Hirt is the embodiment of two feet in.
Nothing stops her from leading the team, from building on the momentum. Not the doctor appointments or chemotherapy treatments or the protective mask she must wear around others.
Heading into 2024, the Big Red own a 9-2 record.
“She was willing to do whatever it took to be back with us as soon as possible and be around us again, and that shows her love and passion for basketball and this team,” Ava Warcaba ’24 says.
Hirt promotes the power of the “positive touch.” She encourages fist bumps and high-fives in practices and games, inspired by former NBA point guard Steve Nash — who, as legend has it, averaged 239 high-fives per game when he played for the Phoenix Suns.
“The impact of getting a positive touch from somebody after drills, or after a really hard competitive practice, is a little way that you can connect with your teammates and just continue to come back together as a group,” Hirt says. “Everyone thinks you need to do these big team-bonding events or you need to do these big things, but we try to carve out culture as something that we do every day.”
On Jan. 19, the Big Red defeat conference rival DePauw University, 54-48, for the first time since the 2015-16 season. Denison had been 2-28 in its previous 30 meetings against DePauw.
If there are any lingering doubts about the team’s commitment to “two feet in,” they’re vanquished on Feb. 3. The Big Red rally from 13 points down in the final five minutes to shock Wittenberg, 78-77. Morgan Kress ’27 delivers the game-winning free throw with 1.5 seconds remaining.
Denison is 16-5 overall and 7-3 in the conference. The Big Red’s improvement is the talk of the league, the fight of their coach and players an irresistible story.
“Usually there’s a point in every season when players get tired of coming to practice,” Woolam says. “It’s a long season, a grind. But that didn’t happen this year. The players looked forward to coming in every day to work with Coach Mo.”
Planning for the future
It’s been said that adversity does not build character but reveals it. Both coaches and players learn much about their inner strengths.
“We really leaned on what we had been preaching about team culture and its importance,” Woolam says.
Denison reaches the semifinals of the conference tournament. They finish the season 20-7 overall and 10-4 in conference play — doubling their win totals in each category from the previous season. The 20 victories are the most by the Big Red since the 2015-16 season.
Everyone in the athletic department supports Hirt’s fight. The men’s and women’s golf teams establish a Big Red Birdie Battle fundraiser. They ask for pledges for all birdies and eagles during the spring semester, with proceeds going to the James Cancer Hospital in Columbus.
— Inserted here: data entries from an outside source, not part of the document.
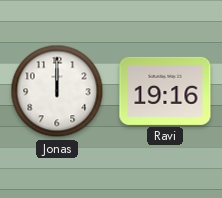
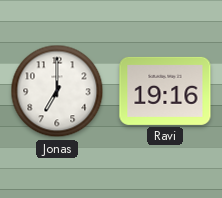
Jonas: 12:00 -> 7:00
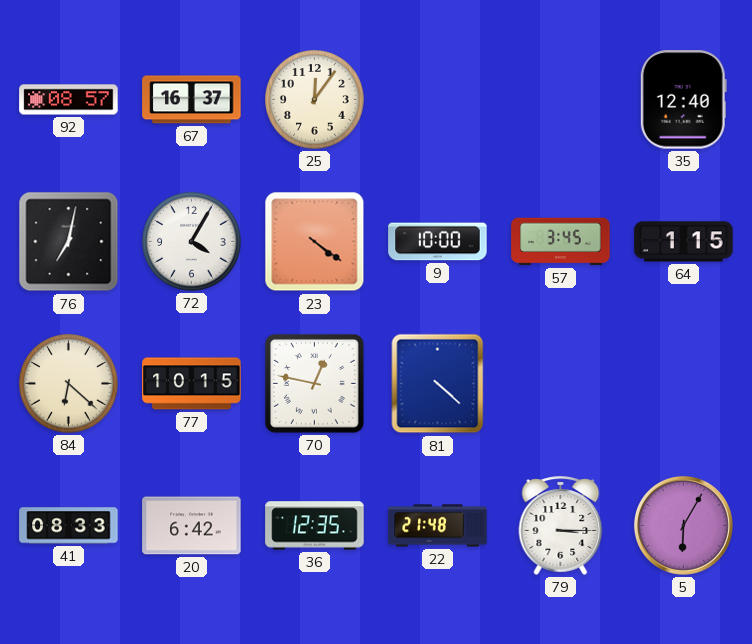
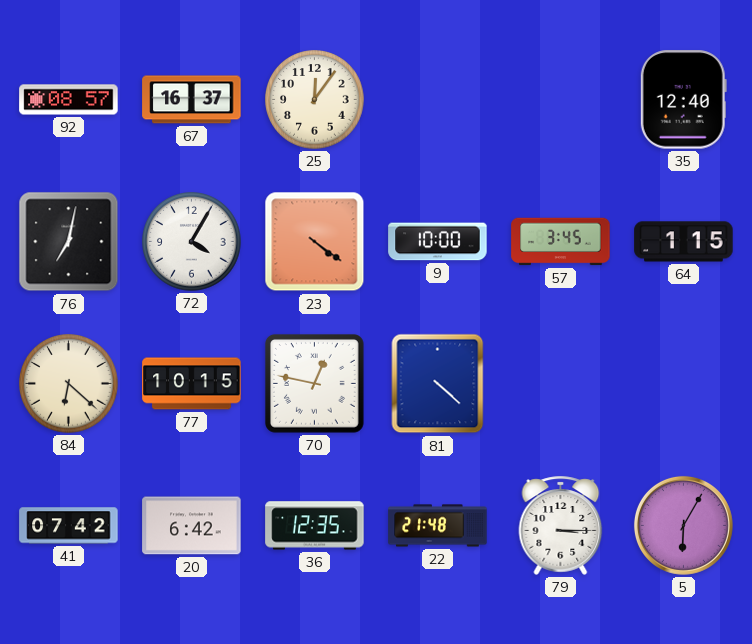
41: 08:33 -> 07:42
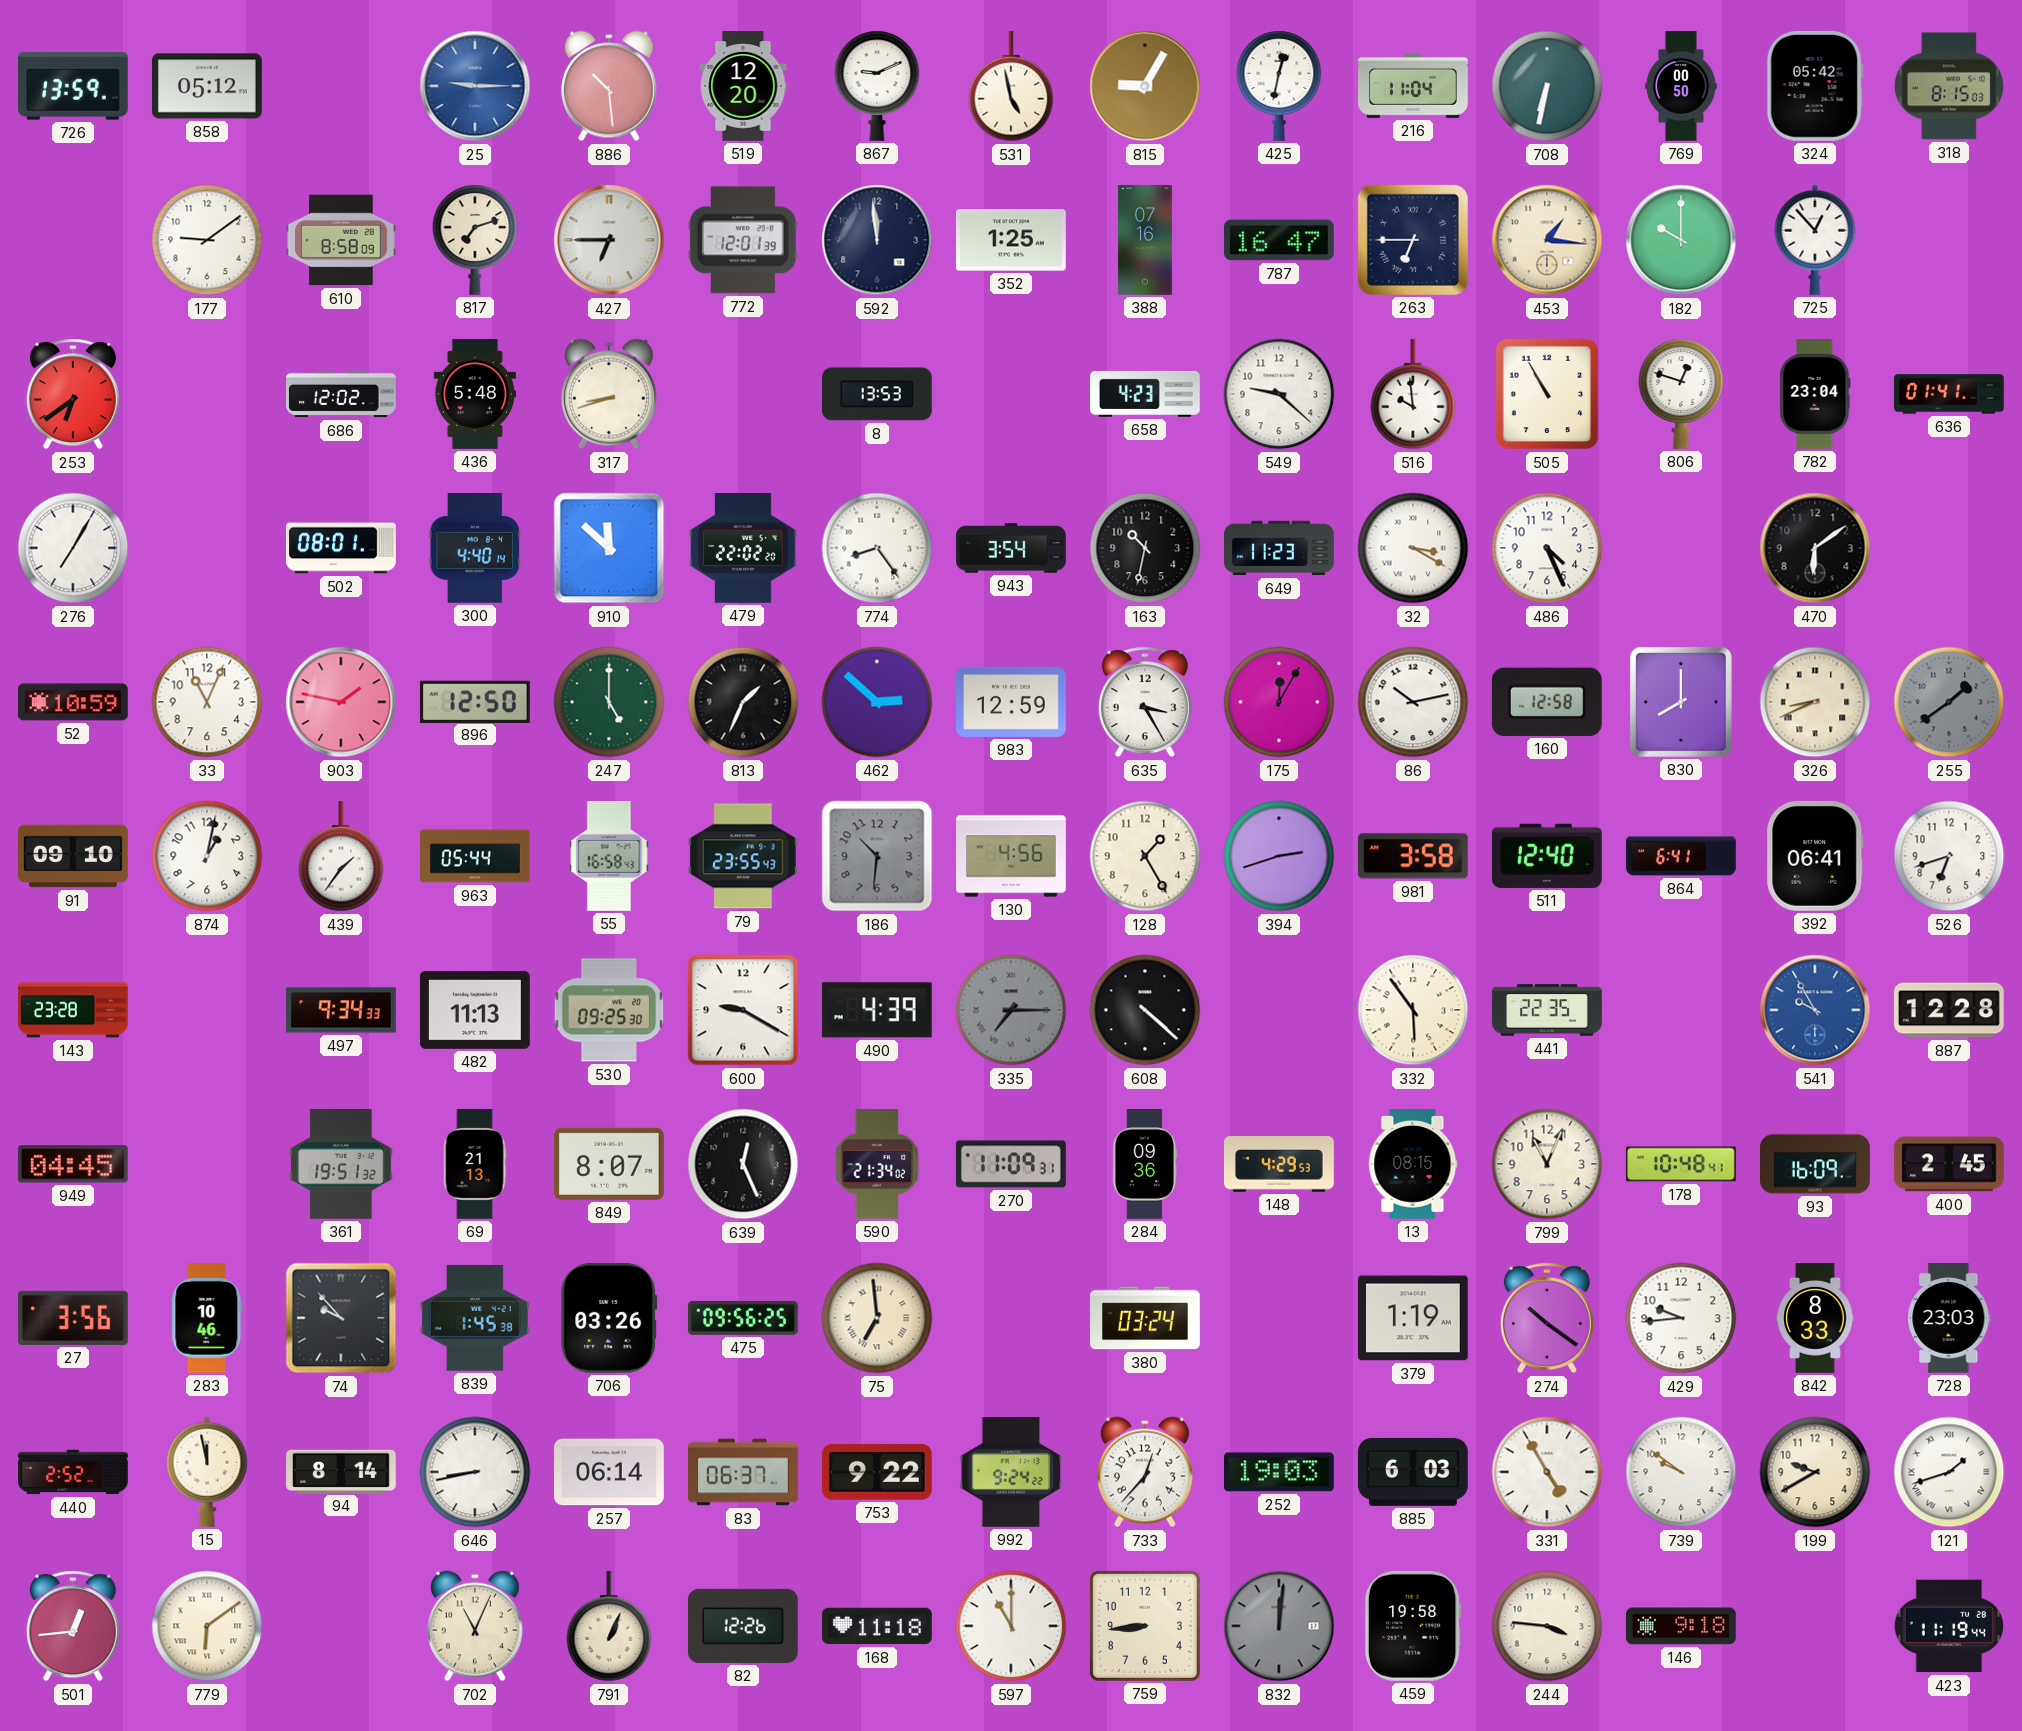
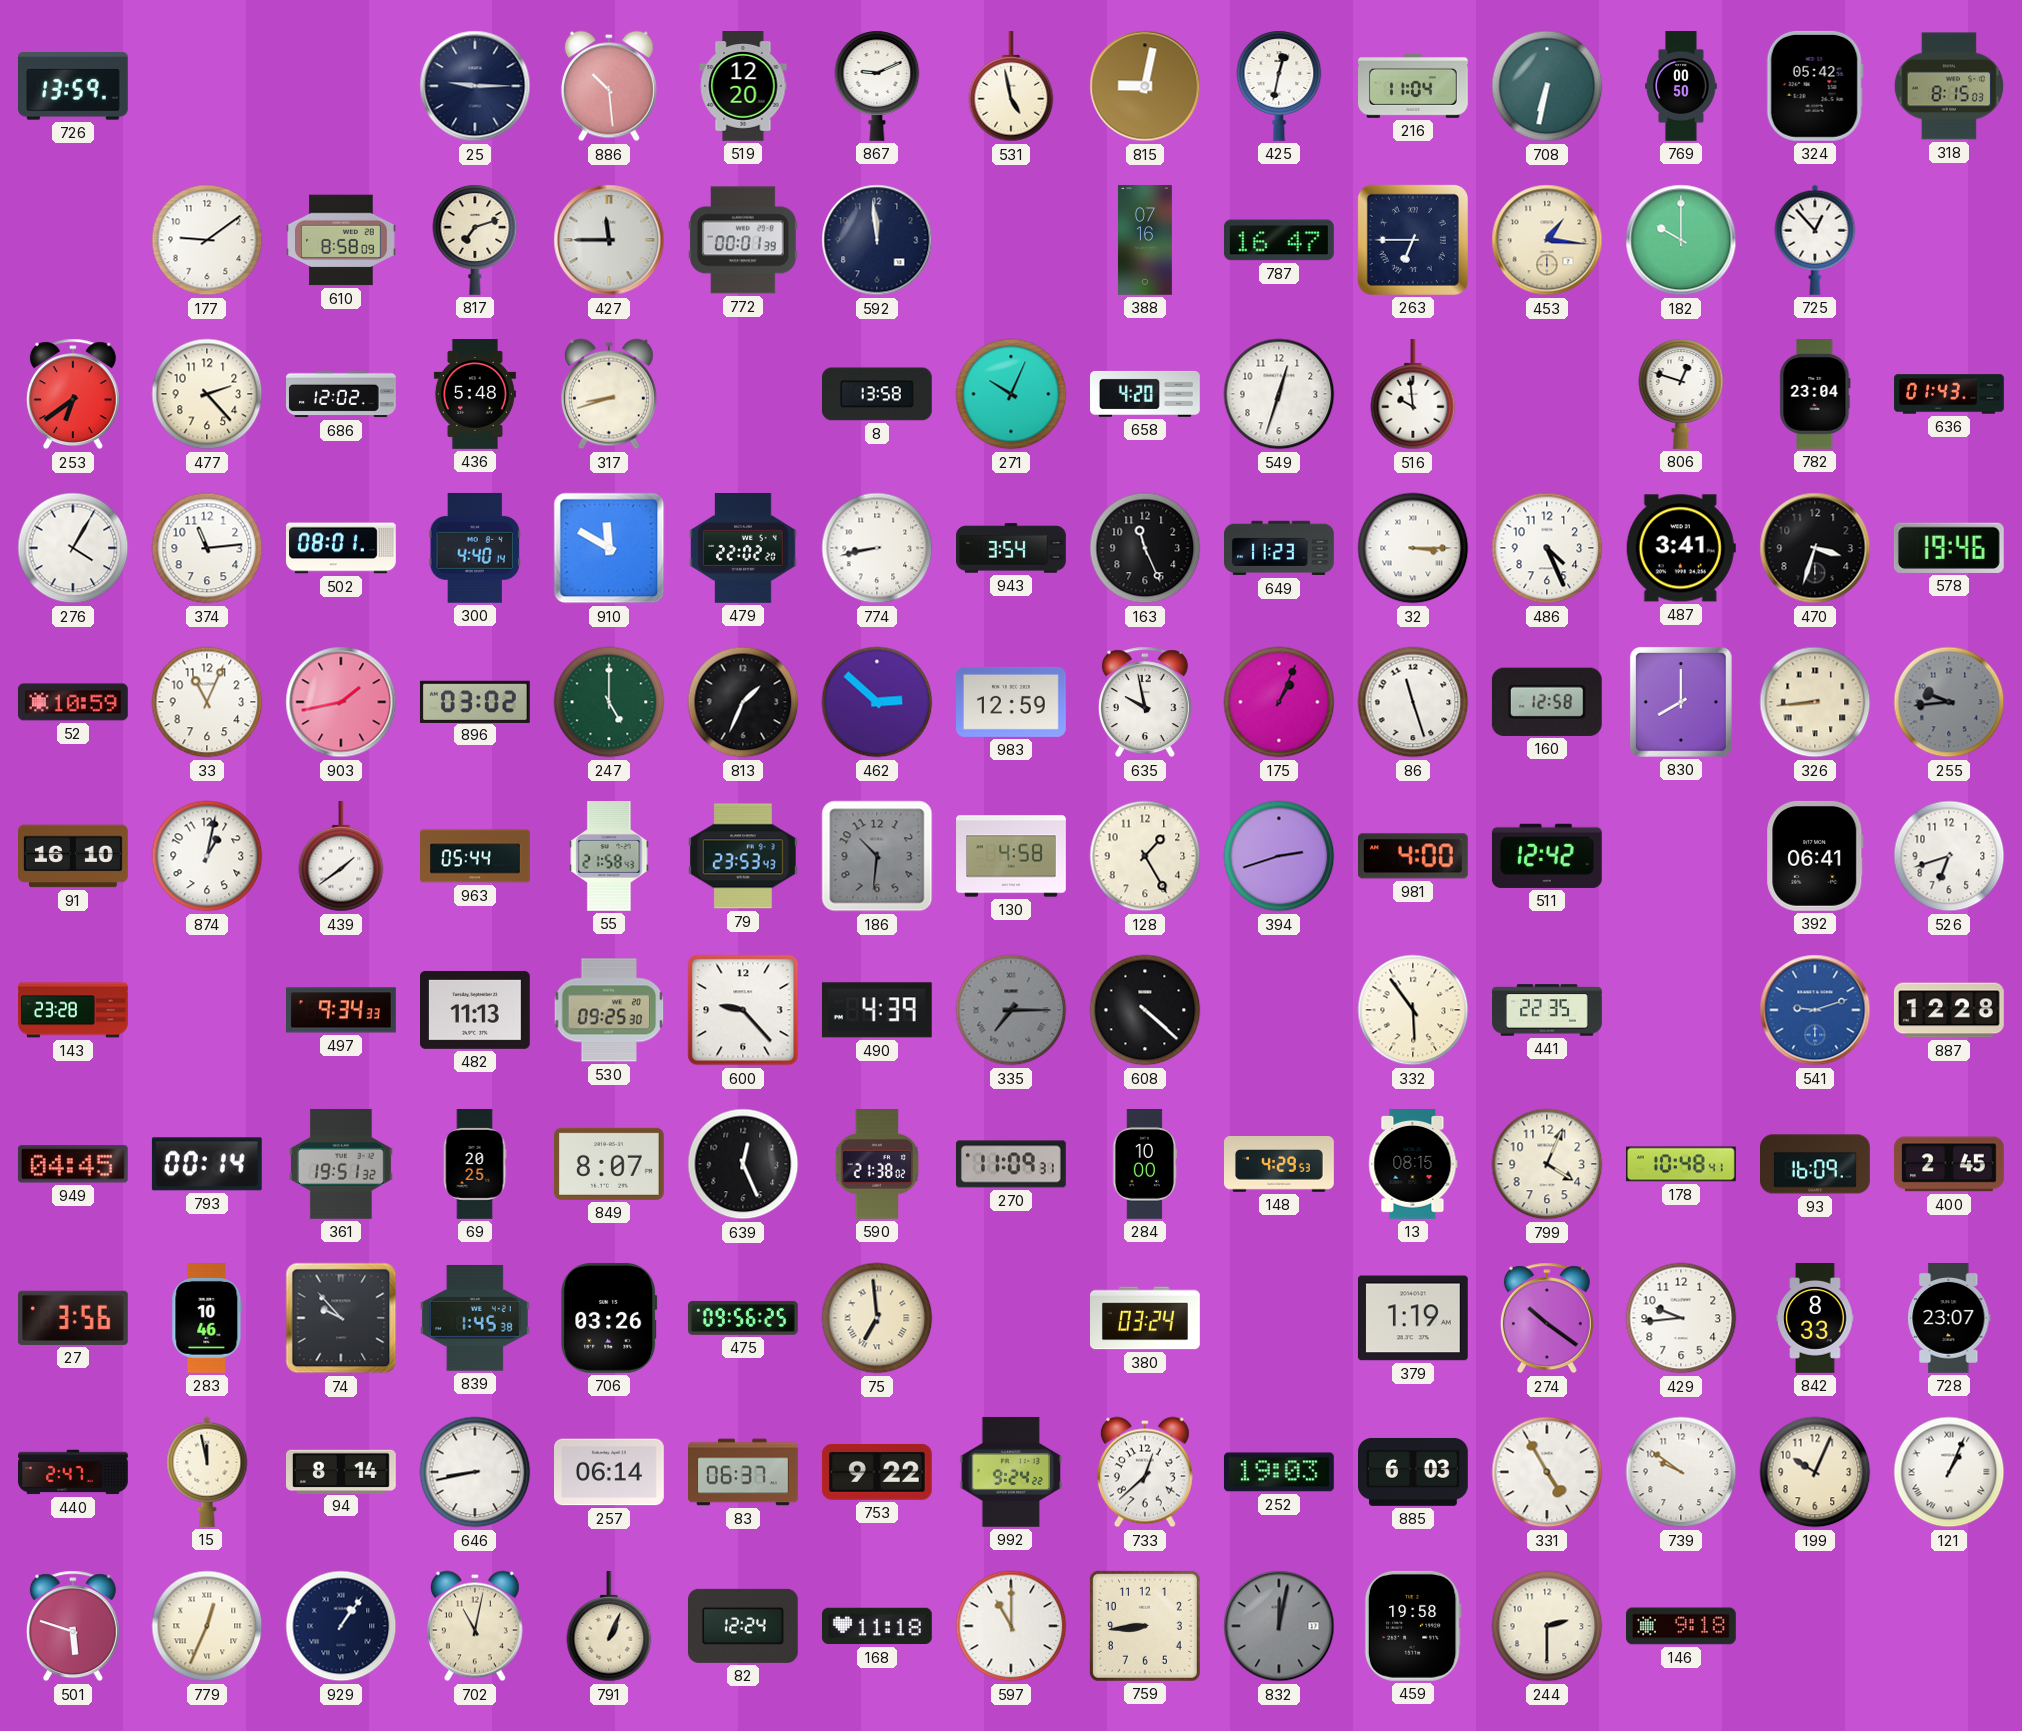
858: 05:12 -> none
25 dial: blue -> navy
815: 9:05 -> 9:02
427: 6:45 -> 11:45
772: 12:01 -> 00:01
352: 1:25 -> none
477: none -> 2:23
8: 13:53 -> 13:58
271: none -> 10:04
658: 4:23 -> 4:20
549: 9:22 -> 12:33
505: 10:55 -> none
636: 01:41 -> 01:43
276: 7:05 -> 4:05
374: none -> 11:14
910: 11:52 -> 11:50
774: 8:24 -> 8:43
163: 10:32 -> 11:26
32: 3:20 -> 3:15
487: none -> 3:41
470: 6:09 -> 3:33
578: none -> 19:46
903: 1:47 -> 1:43
896: 12:50 -> 03:02
635: 3:25 -> 9:58
175: 12:05 -> 1:04
86: 10:13 -> 11:27
326: 8:41 -> 8:44
255: 1:39 -> 9:44
91: 09:10 -> 16:10
439: 1:36 -> 1:39
55: 16:58 -> 21:58
79: 23:55 -> 23:53
130: 4:56 -> 4:58
981: 3:58 -> 4:00
511: 12:40 -> 12:42
864: 6:41 -> none
600: 9:20 -> 9:23
541: 9:55 -> 9:12
793: none -> 00:14
69: 21:13 -> 20:25
590: 21:34 -> 21:38
284: 09:36 -> 10:00
799: 11:04 -> 4:04
728: 23:03 -> 23:07
440: 2:52 -> 2:47
733: 12:37 -> 12:38
199: 9:40 -> 10:04
121: 1:42 -> 1:04
501: 12:44 -> 5:48
779: 6:09 -> 12:34
929: none -> 1:06
702: 11:04 -> 11:02
82: 12:26 -> 12:24
832: 12:01 -> 12:02
244: 3:46 -> 2:30
423: 11:19 -> none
Hirt is humbled and grateful. Her chemo treatments run through the spring, with a stem cell transplant scheduled for the summer.
The Big Red’s dramatic improvement in the standings earns Hirt individual recognition.
She wins the D3hoops.com regional coach of the year award and is named a finalist for the Division III Women’s Basketball Coaches Association coach of the year.
“I don’t know how anyone else could have won that award but Coach Mo,” Woolam says. “Nobody else won 20 games while battling cancer.”